And then they did see it—as much as one view can give of that vast desolation. Ahead of them, shadowy and mysterious in the velvet dark and silver pallor of the stars, loomed the columns of the great court, huge monoliths that dwarfed to pigmies the tiny groups of people dotting the ground about them, trying to say something appropriate.
The place had been made for dead and gone gods, giants of gods, and their spirits stalked now through its waste spaces, dominating and ironic. There was an air about the place that seemed to scorn the facile awe it woke in the breasts of the beholders and that fleered at the human banalities upon their lips.
"There are no words for a spot like this," said a voice near them.
"Silence is fittest," corroborated a second voice.
"Thomas Hardy once said, speaking of the heavens," said the first voice again, "'There is a size at which dignity begins; farther on there is a size at which grandeur begins; farther on there is a size at which solemnity begins; farther on a size at which awfulness begins; farther on a size at which ghastliness begins.' Surely that was written unknowingly for this temple of Karnak?"
A fluttering murmur from the group confirmed this thought.
"Nice little speech," said Falconer in an undertone.

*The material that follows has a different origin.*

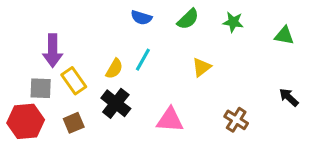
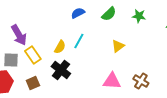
blue semicircle: (141, 18) -> (78, 13), turned 136
purple arrow: (53, 51) -> (19, 35), turned -30
pink triangle: (170, 120) -> (112, 81), moved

The second voice was raised a trifle resentfully. "Yet was not the very pith of it spoken by Ruskin when he stood upon this identical spot? His words were these, 'At last size tells!'"
Another murmur agreed that it was indeed the pith.
"That's Clara Eversham," said Arlee under her breath. "They came over early with some people from the boat."
"She must be frightfully up on the guide books," muttered Falconer.
"She's a miner in them," Arlee laughed, as they made their way over the rubbishy ground where great beams of stone and fallen statues lay half-buried in the sands.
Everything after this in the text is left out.